I googled and found that many predecessors had encountered this problem.

In these articles, I found the answer I wanted. I quoted one of them This paper discusses the basic principles of analyzing the location problem from an example of java thread hanging up Text as the answer.

Any throw exception or error realizing the executor causes the executor (scheduled executorservice) to halt. No more invocations on the runnable, no more work done. This work stoppage happens silently, you'll not be informed

That is, if the user throws an exception, the scheduled executorservice will stop the thread without any error and prompt.

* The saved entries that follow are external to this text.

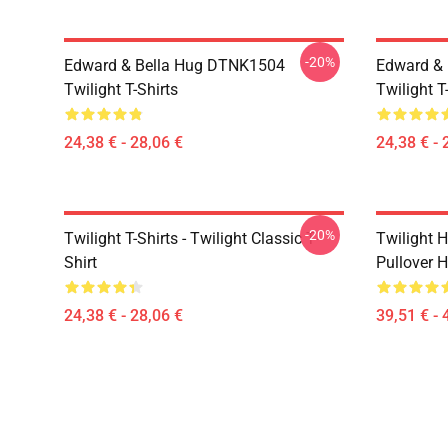
-20%
Edward & Bella Hug DTNK1504
Edward & 
Twilight T-Shirts
Twilight T
24,38 € - 28,06 €
24,38 € - 
-20%
Twilight T-Shirts - Twilight Classic T-
Twilight H
Shirt
Pullover 
24,38 € - 28,06 €
39,51 € - 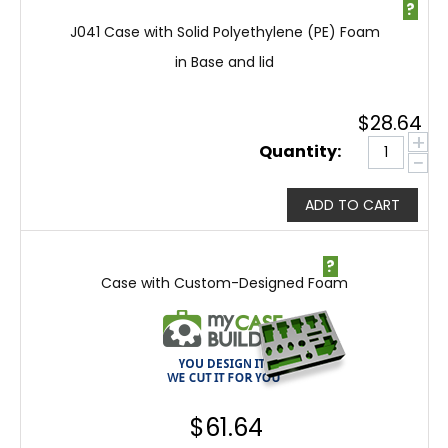
?
J041 Case with Solid Polyethylene (PE) Foam
in Base and lid
$
28.64
+
Quantity:
−
ADD TO CART
?
Case with Custom-Designed Foam
$
61.64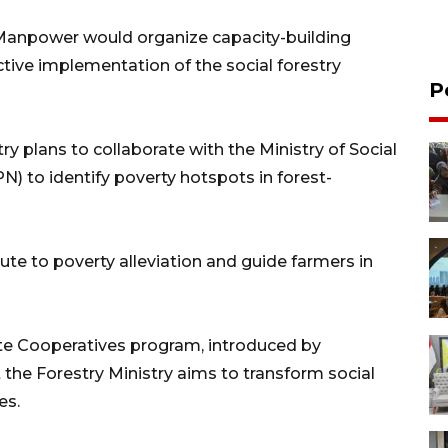
 Manpower would organize capacity-building
ective implementation of the social forestry
P
ry plans to collaborate with the Ministry of Social
N) to identify poverty hotspots in forest-
bute to poverty alleviation and guide farmers in
te Cooperatives program, introduced by
the Forestry Ministry aims to transform social
es.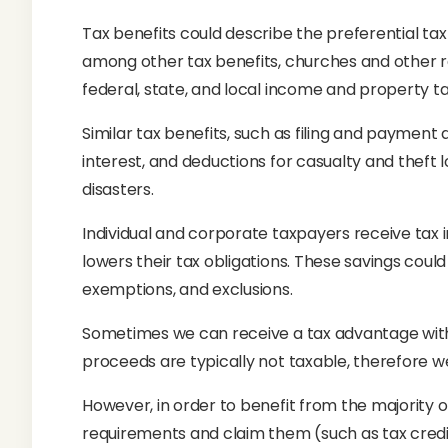
Tax benefits could describe the preferential ta
among other tax benefits, churches and other re
federal, state, and local income and property ta
Similar tax benefits, such as filing and payment 
interest, and deductions for casualty and theft 
disasters.
Individual and corporate taxpayers receive tax 
lowers their tax obligations. These savings coul
exemptions, and exclusions.
Sometimes we can receive a tax advantage withou
proceeds are typically not taxable, therefore w
However, in order to benefit from the majority of
requirements and claim them (such as tax credi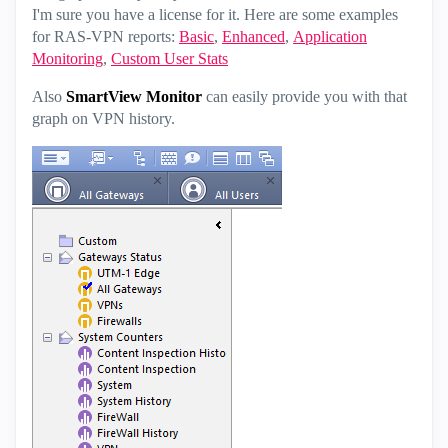
I'm sure you have a license for it. Here are some examples
for RAS-VPN reports:
Basic
,
Enhanced
,
Application
Monitoring
,
Custom User Stats
Also
SmartView Monitor
can easily provide you with that
graph on VPN history.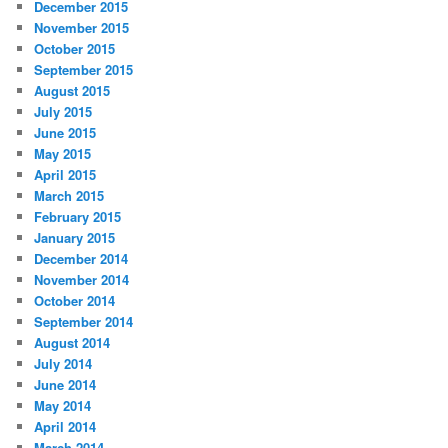
December 2015
November 2015
October 2015
September 2015
August 2015
July 2015
June 2015
May 2015
April 2015
March 2015
February 2015
January 2015
December 2014
November 2014
October 2014
September 2014
August 2014
July 2014
June 2014
May 2014
April 2014
March 2014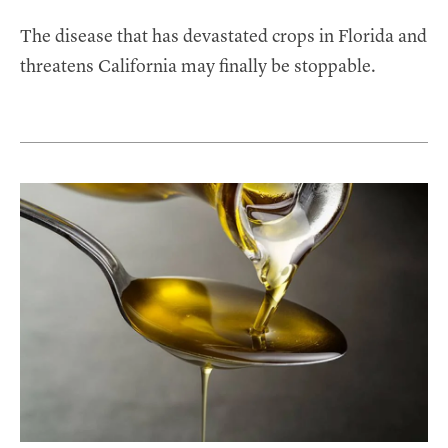
The disease that has devastated crops in Florida and
threatens California may finally be stoppable.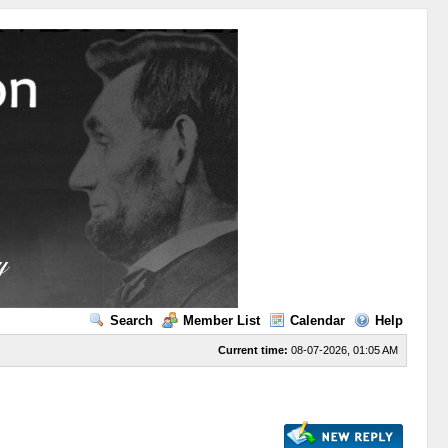
Search
Member List
Calendar
Help
Current time:
08-07-2026, 01:05 AM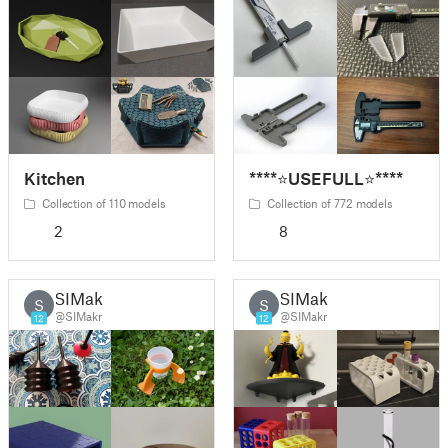
Kitchen
****⭐USEFULL⭐****
Collection of 110 models
Collection of 772 models
2
8
SIMakr
SIMakr
S
S
@SIMakr
@SIMakr
12
12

This is why the print exception information is not seen in the log or the console.

resolvent

I wrote a test class. If you are interested, you can study this bug.

public class ScheduledExecutorServiceThrowExceptionTest {
	
	private static int i = 0;
	
	public static void main(String[] args) {
		ScheduledExecutorService exc = Executors.newSingleThreadScheduledExecutor();
		exc.scheduleAtFixedRate(new Runnable(){

			@Override
			public void run() {
				i++;
				if (i==6) {
					throw new RuntimeException();
				} else {
					System.out.println(i);
				}
				
			}
			
		}, 0, 1, TimeUnit.SECONDS);
			
	}

}

The test results are:

The results show that when the program throws an exception, the thread no longer runs, that is, it hangs.

resolvent:

  • 1. Directly add a try catch to catch exceptions, and then you can print the exception information you need or handle exceptions.
public class ScheduledExecutorServiceThrowExceptionTest1 {
	
	private static int i = 0;
	
	public static void main(String[] args) {
		ScheduledExecutorService exc = Executors.newSingleThreadScheduledExecutor();
		exc.scheduleAtFixedRate(new Runnable(){

			@Override
			public void run() {
				try {
					// doSomething();// TODO: specific business logic
					i++;
					if (i==6) {
						throw new RuntimeException();
					} else {
						System.out.print(i + " ");
					}
				} catch (Exception ex) {
					System.out.println();
					System.out.println("stay ScheduledExecutorService Exception thrown in, exception stack:" + ex.getStackTrace());
				}
			}
			
		}, 0, 1, TimeUnit.SECONDS);
			
	}

}

The result is that the exception information is printed and the thread is not interrupted.

1 2 3 4 5 
stay ScheduledExecutorService Exception thrown in, exception stack:[Ljava.lang.StackTraceElement;@1bb53ed8
7 8 9 10 11 12 13 
  • 2. Return exception information through the ScheduledFuture object
public class ScheduledExecutorServiceThrowExceptionTest2 {

	private static int i = 0;
	
	public static void main(String[] args) {
		ScheduledExecutorService exc = Executors.newSingleThreadScheduledExecutor();
		ScheduledFuture<?> handle = exc.scheduleAtFixedRate(new Runnable(){

			@Override
			public void run() {
				i++;
				if (i==6) {
					throw new RuntimeException();
				} else {
					System.out.print(i + " ");
				}
				
			}
			
		}, 0, 1, TimeUnit.SECONDS);
		
		try {
			handle.get();
		} catch(Exception ex) {
			System.out.println();
			System.out.println("stay ScheduledExecutorService Exception thrown in, exception stack:" + ex.getStackTrace());
		}
			
	}

}

This solution prints the exception message, but does not prevent the thread from hanging.

1 2 3 4 5 
stay ScheduledExecutorService Exception thrown in, exception stack:[Ljava.lang.StackTraceElement;@33909752

summary

The reason why a Java thread started by a ScheduledExecutorService hangs up for no reason is that if the user throws an exception, the ScheduledExecutorService will stop the thread without an error and no prompt. The solution is to try catch to print the exception information, or use scheduledfuture <? > to obtain the thread running results.

If you write more bug s, you will have more natural experience, but you should pay attention to summary.